During COVID-19 pandemic, nursing homes and retirement facilities were being particularly hit.
To provide insight on the spread of COVID-19 among these high-risk areas, Statistics Canada worked with students from the University of British Columbia’s Master of Data Science Okanagan program. Together, they analyzed data on Ontario’s long-term care homes in addition to assessing health factors and proximity to amenities across different Public Health Units (PHUs).
To model the spread of COVID-19 in public health units, the team used Statistics Canada’s Health Characteristics dataset, the 2016 Census of Population data products, and the Proximity Measures Database.
Through their analysis, the team helped to uncover that Ontario PHUs that were closer to public amenities such as healthcare, employment, and transit, had higher proportions of COVID-19 infections.

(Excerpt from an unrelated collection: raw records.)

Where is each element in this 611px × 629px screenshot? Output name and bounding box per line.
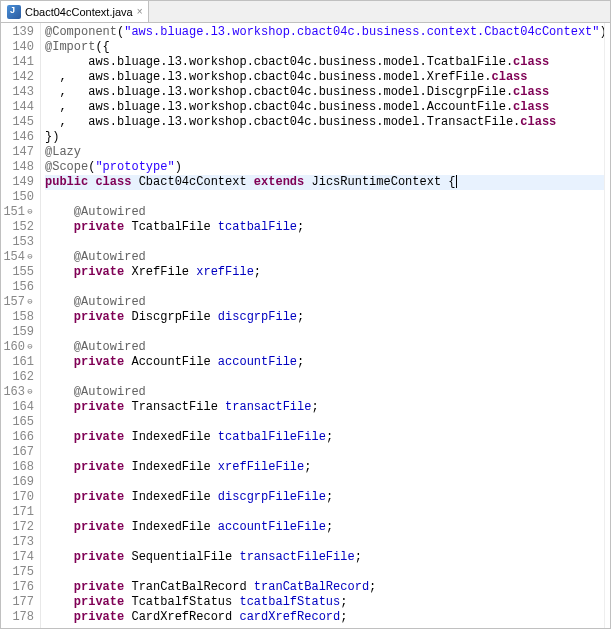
line-number: 155 — [3, 265, 34, 280]
overview-ruler — [604, 23, 610, 628]
code-line: private AccountFile accountFile; — [45, 355, 604, 370]
java-file-icon — [7, 5, 21, 19]
line-number: 178 — [3, 610, 34, 625]
line-number: 142 — [3, 70, 34, 85]
code-line — [45, 190, 604, 205]
code-line — [45, 280, 604, 295]
line-number: 140 — [3, 40, 34, 55]
line-number: 170 — [3, 490, 34, 505]
line-number: 172 — [3, 520, 34, 535]
fold-icon[interactable]: ⊖ — [26, 250, 34, 265]
code-line: private IndexedFile xrefFileFile; — [45, 460, 604, 475]
line-number: 162 — [3, 370, 34, 385]
fold-icon[interactable]: ⊖ — [26, 295, 34, 310]
line-number: 161 — [3, 355, 34, 370]
code-line — [45, 565, 604, 580]
line-number: 139 — [3, 25, 34, 40]
code-line: private TransactFile transactFile; — [45, 400, 604, 415]
code-line: @Scope("prototype") — [45, 160, 604, 175]
line-number: 144 — [3, 100, 34, 115]
code-line: private CardXrefRecord cardXrefRecord; — [45, 610, 604, 625]
code-line: private SequentialFile transactFileFile; — [45, 550, 604, 565]
code-line: @Component("aws.bluage.l3.workshop.cbact… — [45, 25, 604, 40]
code-line: private IndexedFile discgrpFileFile; — [45, 490, 604, 505]
line-number: 177 — [3, 595, 34, 610]
code-line — [45, 505, 604, 520]
line-number: 168 — [3, 460, 34, 475]
line-number: 157⊖ — [3, 295, 34, 310]
code-line: , aws.bluage.l3.workshop.cbact04c.busine… — [45, 115, 604, 130]
line-number: 169 — [3, 475, 34, 490]
line-number: 173 — [3, 535, 34, 550]
line-number-gutter: 139140141142143144145146147148149150151⊖… — [1, 23, 41, 628]
close-icon[interactable]: × — [137, 6, 143, 17]
code-line: @Autowired — [45, 205, 604, 220]
line-number: 150 — [3, 190, 34, 205]
line-number: 174 — [3, 550, 34, 565]
line-number: 145 — [3, 115, 34, 130]
line-number: 164 — [3, 400, 34, 415]
line-number: 159 — [3, 325, 34, 340]
code-line — [45, 415, 604, 430]
tab-bar: Cbact04cContext.java × — [1, 1, 610, 23]
line-number: 156 — [3, 280, 34, 295]
code-area[interactable]: @Component("aws.bluage.l3.workshop.cbact… — [41, 23, 604, 628]
line-number: 152 — [3, 220, 34, 235]
code-line: private IndexedFile tcatbalFileFile; — [45, 430, 604, 445]
code-line — [45, 445, 604, 460]
line-number: 141 — [3, 55, 34, 70]
code-line: , aws.bluage.l3.workshop.cbact04c.busine… — [45, 85, 604, 100]
code-line: }) — [45, 130, 604, 145]
line-number: 146 — [3, 130, 34, 145]
code-line: aws.bluage.l3.workshop.cbact04c.business… — [45, 55, 604, 70]
line-number: 176 — [3, 580, 34, 595]
tab-active[interactable]: Cbact04cContext.java × — [1, 1, 149, 22]
code-line: @Lazy — [45, 145, 604, 160]
line-number: 151⊖ — [3, 205, 34, 220]
code-line — [45, 370, 604, 385]
line-number: 154⊖ — [3, 250, 34, 265]
code-line — [45, 475, 604, 490]
fold-icon[interactable]: ⊖ — [26, 385, 34, 400]
code-line: @Autowired — [45, 295, 604, 310]
code-line: @Import({ — [45, 40, 604, 55]
line-number: 153 — [3, 235, 34, 250]
code-line: @Autowired — [45, 340, 604, 355]
code-line — [45, 235, 604, 250]
tab-title: Cbact04cContext.java — [25, 6, 133, 18]
line-number: 163⊖ — [3, 385, 34, 400]
code-line: public class Cbact04cContext extends Jic… — [45, 175, 604, 190]
line-number: 166 — [3, 430, 34, 445]
editor: 139140141142143144145146147148149150151⊖… — [1, 23, 610, 628]
line-number: 175 — [3, 565, 34, 580]
line-number: 158 — [3, 310, 34, 325]
line-number: 167 — [3, 445, 34, 460]
code-line: @Autowired — [45, 250, 604, 265]
fold-icon[interactable]: ⊖ — [26, 340, 34, 355]
code-line: private TranCatBalRecord tranCatBalRecor… — [45, 580, 604, 595]
code-line: private XrefFile xrefFile; — [45, 265, 604, 280]
code-line — [45, 325, 604, 340]
code-line: private TcatbalFile tcatbalFile; — [45, 220, 604, 235]
fold-icon[interactable]: ⊖ — [26, 205, 34, 220]
code-line: private DiscgrpFile discgrpFile; — [45, 310, 604, 325]
code-line: , aws.bluage.l3.workshop.cbact04c.busine… — [45, 100, 604, 115]
code-line — [45, 535, 604, 550]
code-line: , aws.bluage.l3.workshop.cbact04c.busine… — [45, 70, 604, 85]
code-line: private IndexedFile accountFileFile; — [45, 520, 604, 535]
line-number: 148 — [3, 160, 34, 175]
line-number: 171 — [3, 505, 34, 520]
line-number: 149 — [3, 175, 34, 190]
line-number: 165 — [3, 415, 34, 430]
line-number: 160⊖ — [3, 340, 34, 355]
line-number: 143 — [3, 85, 34, 100]
code-line: private TcatbalfStatus tcatbalfStatus; — [45, 595, 604, 610]
line-number: 147 — [3, 145, 34, 160]
code-line: @Autowired — [45, 385, 604, 400]
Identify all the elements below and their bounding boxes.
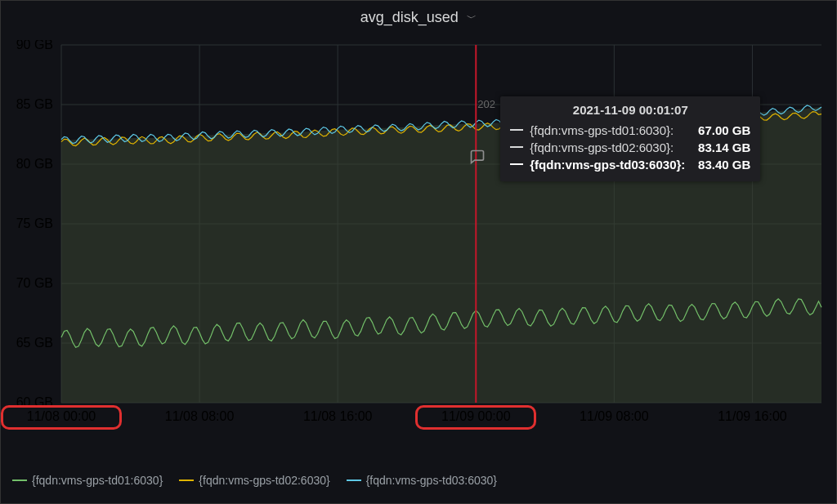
tooltip-series-label: {fqdn:vms-gps-td01:6030}: [530,123,685,137]
y-tick-label: 80 GB [16,157,53,171]
tooltip-series-value: 67.00 GB [692,123,750,137]
legend-swatch [510,146,523,148]
chevron-down-icon: ﹀ [467,12,477,24]
legend-item[interactable]: {fqdn:vms-gps-td01:6030} [12,474,163,487]
tooltip-series-label: {fqdn:vms-gps-td02:6030}: [530,140,685,154]
legend-swatch [510,129,523,131]
tooltip-series-value: 83.40 GB [692,158,750,172]
chart-panel: avg_disk_used ﹀ 60 GB65 GB70 GB75 GB80 G… [0,0,837,504]
panel-title: avg_disk_used [360,9,459,25]
legend-swatch [510,163,523,165]
tooltip-series-value: 83.14 GB [692,140,750,154]
tooltip-row: {fqdn:vms-gps-td02:6030}:83.14 GB [510,139,750,156]
x-tick-label: 11/08 08:00 [165,409,235,423]
legend-label: {fqdn:vms-gps-td03:6030} [366,474,497,487]
y-tick-label: 75 GB [16,216,53,230]
y-tick-label: 90 GB [16,40,53,51]
crosshair-time-badge: 202 [477,98,497,110]
tooltip-rows: {fqdn:vms-gps-td01:6030}:67.00 GB{fqdn:v… [510,122,750,173]
x-tick-label: 11/08 16:00 [303,409,373,423]
chart-area[interactable]: 60 GB65 GB70 GB75 GB80 GB85 GB90 GB 11/0… [12,40,826,432]
comment-icon[interactable] [469,149,486,167]
panel-title-row[interactable]: avg_disk_used ﹀ [1,1,836,31]
tooltip-row: {fqdn:vms-gps-td01:6030}:67.00 GB [510,122,750,139]
tooltip-row: {fqdn:vms-gps-td03:6030}:83.40 GB [510,156,750,173]
chart-legend: {fqdn:vms-gps-td01:6030}{fqdn:vms-gps-td… [12,474,497,487]
x-tick-label: 11/09 00:00 [441,409,511,423]
legend-item[interactable]: {fqdn:vms-gps-td03:6030} [347,474,497,487]
y-tick-label: 70 GB [16,276,53,290]
tooltip-series-label: {fqdn:vms-gps-td03:6030}: [530,158,685,172]
x-tick-label: 11/08 00:00 [27,409,96,423]
y-tick-label: 65 GB [16,336,53,350]
y-axis-ticks: 60 GB65 GB70 GB75 GB80 GB85 GB90 GB [16,40,53,409]
hover-tooltip: 202 2021-11-09 00:01:07 {fqdn:vms-gps-td… [500,96,760,181]
x-tick-label: 11/09 16:00 [718,409,787,423]
y-tick-label: 85 GB [16,97,53,111]
legend-item[interactable]: {fqdn:vms-gps-td02:6030} [179,474,329,487]
legend-label: {fqdn:vms-gps-td01:6030} [32,474,163,487]
y-tick-label: 60 GB [16,395,53,409]
legend-swatch [347,479,361,481]
x-tick-label: 11/09 08:00 [580,409,649,423]
tooltip-timestamp: 2021-11-09 00:01:07 [510,103,750,122]
legend-swatch [179,479,194,481]
legend-label: {fqdn:vms-gps-td02:6030} [199,474,329,487]
legend-swatch [12,479,27,481]
x-axis-ticks: 11/08 00:0011/08 08:0011/08 16:0011/09 0… [27,409,787,423]
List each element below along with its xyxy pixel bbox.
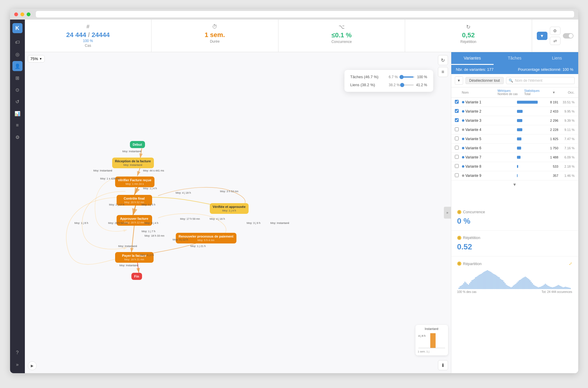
- expand-panel-arrow[interactable]: »: [444, 207, 451, 219]
- sidebar-icon-tag[interactable]: 🏷: [12, 37, 22, 47]
- tabs: Variantes Tâches Liens: [451, 52, 578, 65]
- settings-sliders-icon[interactable]: ≡: [438, 67, 448, 77]
- variants-header: Nbr. de variantes: 177 Pourcentage sélec…: [451, 65, 578, 74]
- repartition-svg: [457, 268, 572, 289]
- stats-bar: # 24 444 / 24444 100 % Cas ⏱ 1 sem. Duré…: [25, 20, 578, 52]
- svg-rect-35: [494, 274, 495, 289]
- svg-rect-41: [501, 280, 502, 289]
- label-instantane-1: Moy: Instantané: [94, 169, 112, 172]
- label-4j18h: Moy: 4 j 18 h: [176, 191, 191, 194]
- svg-rect-96: [566, 287, 567, 289]
- sidebar-icon-target[interactable]: ⊙: [12, 85, 22, 95]
- table-row[interactable]: Variante 5 1 825 7.47 %: [451, 134, 578, 144]
- node-reception[interactable]: Réception de la factureMoy: Instantané: [112, 158, 154, 168]
- cases-value: 24 444 / 24444: [66, 31, 110, 39]
- tab-liens[interactable]: Liens: [536, 52, 578, 65]
- node-verifiee[interactable]: Vérifiée et approuvéeMoy: 1 j 4 h: [210, 203, 249, 214]
- sidebar-icon-user[interactable]: 👤: [12, 61, 22, 71]
- filter-icon-btn[interactable]: ▼: [455, 76, 463, 85]
- svg-rect-68: [533, 285, 534, 289]
- sidebar-icon-grid[interactable]: ⊞: [12, 73, 22, 83]
- mini-chart-xaxis: 1 sem. 1 j: [418, 350, 446, 353]
- svg-rect-65: [529, 280, 530, 289]
- table-row[interactable]: Variante 1 8 191 33.51 %: [451, 98, 578, 107]
- svg-rect-56: [519, 280, 520, 289]
- svg-rect-15: [470, 282, 471, 289]
- map-bottom-left: ▶: [28, 361, 37, 370]
- taches-slider[interactable]: [400, 76, 415, 78]
- row-checkbox[interactable]: [455, 173, 459, 177]
- sidebar-icon-chart[interactable]: 📊: [12, 108, 22, 118]
- play-button[interactable]: ▶: [28, 361, 37, 370]
- sidebar-icon-expand[interactable]: »: [12, 360, 22, 370]
- svg-rect-67: [532, 283, 533, 289]
- cases-total: 24444: [91, 31, 109, 39]
- svg-rect-43: [503, 282, 504, 289]
- node-debut[interactable]: Début: [130, 141, 145, 148]
- refresh-icon[interactable]: ↻: [438, 55, 448, 65]
- close-btn[interactable]: [14, 12, 18, 16]
- filter-button-3[interactable]: ⇄: [550, 37, 560, 45]
- logo: K: [12, 23, 22, 33]
- svg-rect-48: [509, 287, 510, 289]
- stat-repetition: ↻ 0,52 Répétition: [405, 20, 532, 52]
- filter-button-2[interactable]: ⚙: [550, 27, 560, 35]
- th-sort-icon[interactable]: ▼: [551, 91, 557, 94]
- toggle-switch[interactable]: [563, 33, 573, 39]
- row-checkbox[interactable]: [455, 109, 459, 113]
- svg-rect-32: [490, 272, 491, 289]
- taches-from: 6.7 %: [389, 75, 398, 79]
- node-fin[interactable]: Fin: [131, 273, 142, 280]
- sidebar-icon-list[interactable]: ≡: [12, 120, 22, 130]
- svg-rect-92: [561, 287, 562, 289]
- row-checkbox[interactable]: [455, 137, 459, 140]
- row-checkbox[interactable]: [455, 164, 459, 168]
- variants-count: Nbr. de variantes: 177: [456, 67, 494, 72]
- table-row[interactable]: Variante 4 2 228 9.11 %: [451, 125, 578, 134]
- node-verifier[interactable]: Vérifier Facture reçueMoy: 1 mn 24 s: [115, 177, 154, 187]
- search-box[interactable]: 🔍 Nom de l'élément: [506, 77, 575, 84]
- row-checkbox[interactable]: [455, 100, 459, 104]
- svg-rect-55: [518, 281, 518, 289]
- minimize-btn[interactable]: [20, 12, 24, 16]
- svg-rect-50: [512, 287, 513, 289]
- url-bar[interactable]: [36, 11, 574, 17]
- zoom-select[interactable]: 75% ▼: [28, 55, 45, 62]
- sidebar: K 🏷 ◎ 👤 ⊞ ⊙ ↺ 📊 ≡ ⚙ ? »: [10, 20, 25, 373]
- maximize-btn[interactable]: [27, 12, 30, 16]
- tab-variantes[interactable]: Variantes: [451, 52, 494, 65]
- load-more-chevron[interactable]: ▼: [451, 180, 578, 189]
- svg-rect-89: [558, 285, 559, 289]
- sidebar-icon-process[interactable]: ↺: [12, 97, 22, 107]
- sidebar-icon-settings[interactable]: ⚙: [12, 132, 22, 142]
- svg-rect-79: [546, 285, 547, 289]
- table-row[interactable]: Variante 3 2 296 9.39 %: [451, 116, 578, 125]
- row-checkbox[interactable]: [455, 118, 459, 122]
- table-row[interactable]: Variante 9 357 1.46 %: [451, 171, 578, 180]
- sidebar-icon-help[interactable]: ?: [12, 348, 22, 358]
- repartition-expand-icon[interactable]: ⤢: [569, 261, 572, 266]
- filter-button-main[interactable]: ▼: [537, 32, 547, 40]
- row-checkbox[interactable]: [455, 127, 459, 131]
- table-row[interactable]: Variante 8 533 2.18 %: [451, 162, 578, 171]
- svg-rect-19: [475, 277, 476, 289]
- deselect-all-button[interactable]: Désélectionner tout: [465, 77, 504, 84]
- table-row[interactable]: Variante 7 1 488 6.09 %: [451, 153, 578, 162]
- row-checkbox[interactable]: [455, 155, 459, 159]
- svg-rect-18: [474, 279, 475, 289]
- svg-rect-74: [540, 287, 541, 289]
- sidebar-icon-label[interactable]: ◎: [12, 49, 22, 59]
- svg-rect-30: [488, 271, 489, 289]
- table-row[interactable]: Variante 6 1 750 7.16 %: [451, 144, 578, 153]
- label-3j2h: Moy: 3 j 2 h: [140, 254, 154, 256]
- svg-rect-36: [495, 275, 496, 289]
- download-button[interactable]: ⬇: [438, 360, 448, 370]
- taches-to: 100 %: [417, 75, 427, 79]
- right-panel: Variantes Tâches Liens Nbr. de variantes…: [451, 52, 578, 373]
- row-checkbox[interactable]: [455, 146, 459, 150]
- table-row[interactable]: Variante 2 2 433 9.95 %: [451, 107, 578, 116]
- tab-taches[interactable]: Tâches: [494, 52, 536, 65]
- repartition-label: Répartition: [463, 262, 482, 266]
- liens-slider[interactable]: [402, 84, 414, 86]
- map-bottom-right: ⬇: [438, 360, 448, 370]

The team also discovered that the factors that increased the risk of a COVID-19 outbreak in a long-term care facility were the number of beds in the facility, and the number of inspections initiated as result of a complaint against the home.
This research represents early work in determining the risk factors associated with COVID-19 in PHUs of Ontario and long-term care homes and offer a deeper look into situations at Ontario’s long-term care homes and PHUs that may have influenced COVID-19 outbreaks during the first wave of the pandemic (up to June 22, 2020).
This project helps provide greater insight into the risk factors associated with an increased vulnerability to COVID-19.
Statistics Canada’s Open Database of Health Facilities was the backbone to our research project. It offered a validation method for the list of long-term homes we collected and provided necessary variables for our analyses. After the capstone project finished, I was able to continue my research on LTCs in British Columbia and Ontario with the University of Toronto. A collection of datasets is also in development, which will provide access to the data used in this project and help encourage collaborative research efforts and open data initiatives.